Gather all lines with "untuk" from the records.

Extracted data Start Marker

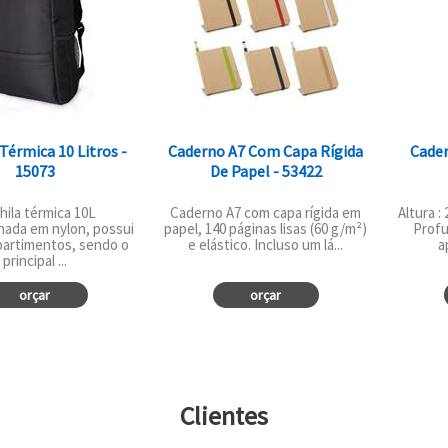
Térmica 10 Litros -
Caderno A7 Com Capa Rígida
Cade
15073
De Papel - 53422
ila térmica 10L
Caderno A7 com capa rígida em
Altura :
nada em nylon, possui
papel, 140 páginas lisas (60 g/m²)
Profu
partimentos, sendo o
e elástico. Incluso um lá...
a
principal ...
orçar
orçar
Clientes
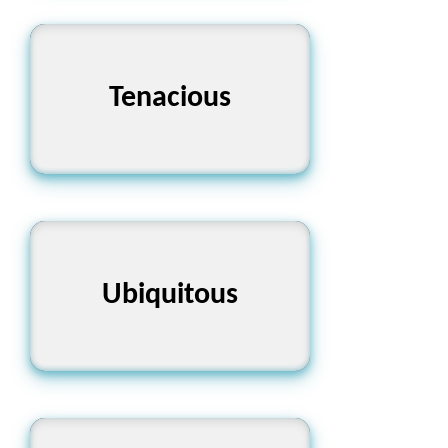
Tenacious
জেদী
Ubiquitous
সর্বব্যাপী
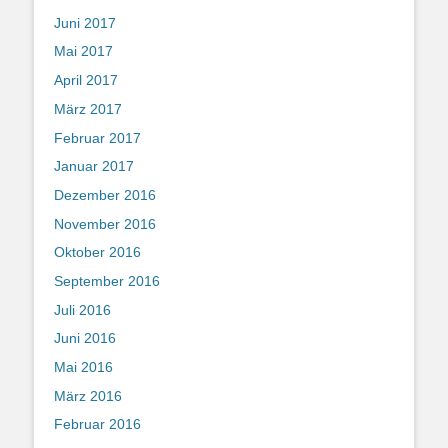
Juni 2017
Mai 2017
April 2017
März 2017
Februar 2017
Januar 2017
Dezember 2016
November 2016
Oktober 2016
September 2016
Juli 2016
Juni 2016
Mai 2016
März 2016
Februar 2016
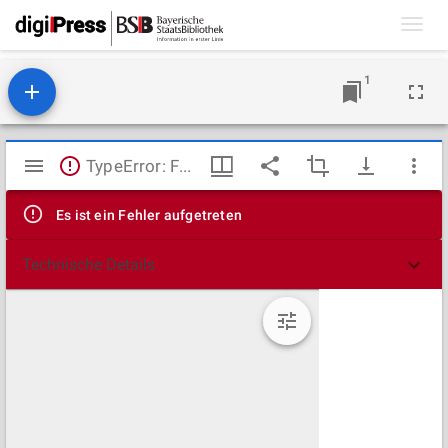
Toggl
navig
1
Mirador
TypeError: Failed to fetch
Viewer
Es ist ein Fehler aufgetreten
Technische Details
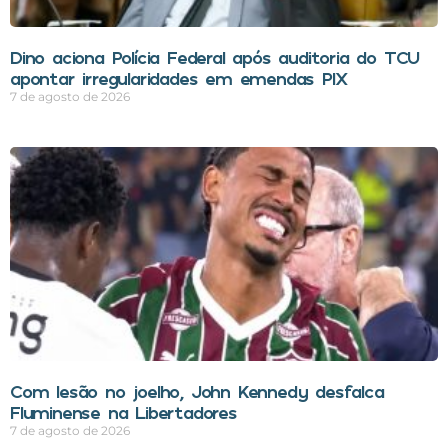
Dino aciona Polícia Federal após auditoria do TCU
apontar irregularidades em emendas PIX
7 de agosto de 2026
Com lesão no joelho, John Kennedy desfalca
Fluminense na Libertadores
7 de agosto de 2026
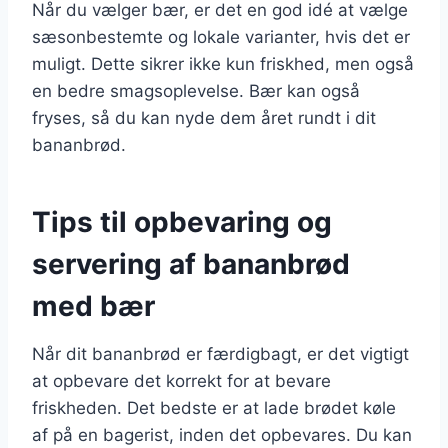
Når du vælger bær, er det en god idé at vælge
sæsonbestemte og lokale varianter, hvis det er
muligt. Dette sikrer ikke kun friskhed, men også
en bedre smagsoplevelse. Bær kan også
fryses, så du kan nyde dem året rundt i dit
bananbrød.
Tips til opbevaring og
servering af bananbrød
med bær
Når dit bananbrød er færdigbagt, er det vigtigt
at opbevare det korrekt for at bevare
friskheden. Det bedste er at lade brødet køle
af på en bagerist, inden det opbevares. Du kan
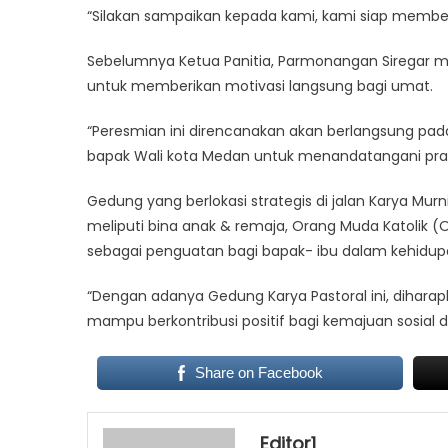
“Silakan sampaikan kepada kami, kami siap membe
Sebelumnya ​Ketua Panitia, Parmonangan Siregar 
untuk memberikan motivasi langsung bagi umat.
“Peresmian ini direncanakan akan berlangsung pad
bapak Wali kota Medan untuk menandatangani pras
​Gedung yang berlokasi strategis di jalan Karya Mu
meliputi ​bina anak & remaja, ​Orang Muda Katolik (
sebagai penguatan bagi bapak- ibu dalam kehidup
“​Dengan adanya Gedung Karya Pastoral ini, diharap
mampu berkontribusi positif bagi kemajuan sosial 
Share on Facebook
Editor1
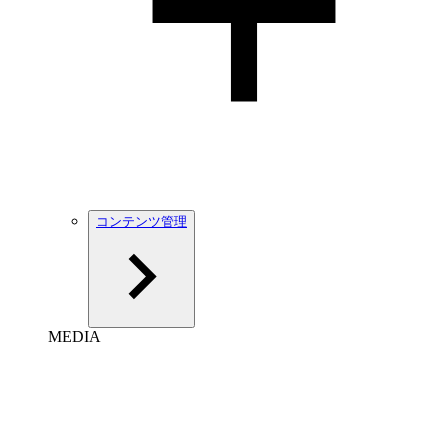
コンテンツ管理
MEDIA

Extracted data End Marker

## Answer to this task
untuk memberikan motivasi langsung bagi umat.
bapak Wali kota Medan untuk menandatangani pras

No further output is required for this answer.